VA reports that in 2012, 90 percent of new patients were seen in 14 days while a year later, only 41 percent of new medical patients were seen in 14 days, a reduction of more than 50 percent in timeliness.

VA also reported that in 2011, 95 percent of first-time mental health patients were seen in 14 days, but under a new electronic reporting system, the rate in 2013 was 66 percent.

Based on VA’s own data, the department has struggled to meet their timeliness goals in medical care and mental health.  While delays in providing care occur, veterans suffer and preventable deaths occur.

The solution to this nettlesome problem is not to cheat and devise ways to get around reporting accurate data about timeliness standards for health care delivery.
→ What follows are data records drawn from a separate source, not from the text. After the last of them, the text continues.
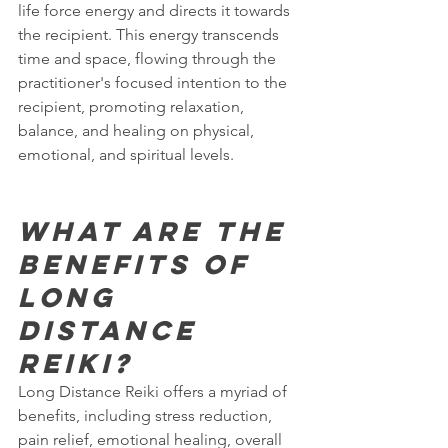
life force energy and directs it towards 
the recipient. This energy transcends 
time and space, flowing through the 
practitioner's focused intention to the 
recipient, promoting relaxation, 
balance, and healing on physical, 
emotional, and spiritual levels.
What are the 
benefits of 
Long 
Distance 
Reiki?
Long Distance Reiki offers a myriad of 
benefits, including stress reduction, 
pain relief, emotional healing, overall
The actions by some dishonest managers to hide and disguise wait times is proven by the VA OIG, it is unconscionable and they should be referred to the Justice Department for criminal prosecution.

HAVE PREVENTABLE DEATHS OCCURRED AT OTHER VAMCs?

In a press conference last Monday, the American Legion National Commander, Daniel Dellinger, noted that VA has acknowledged that 23 veterans in the VHA’s health care system died as a result of delayed care in recent years.  These 23 veterans were gastrointestinal patients who died while waiting for VA diagnostic studies, such as colonoscopies, to determine what life-saving treatment modalities should be prescribed.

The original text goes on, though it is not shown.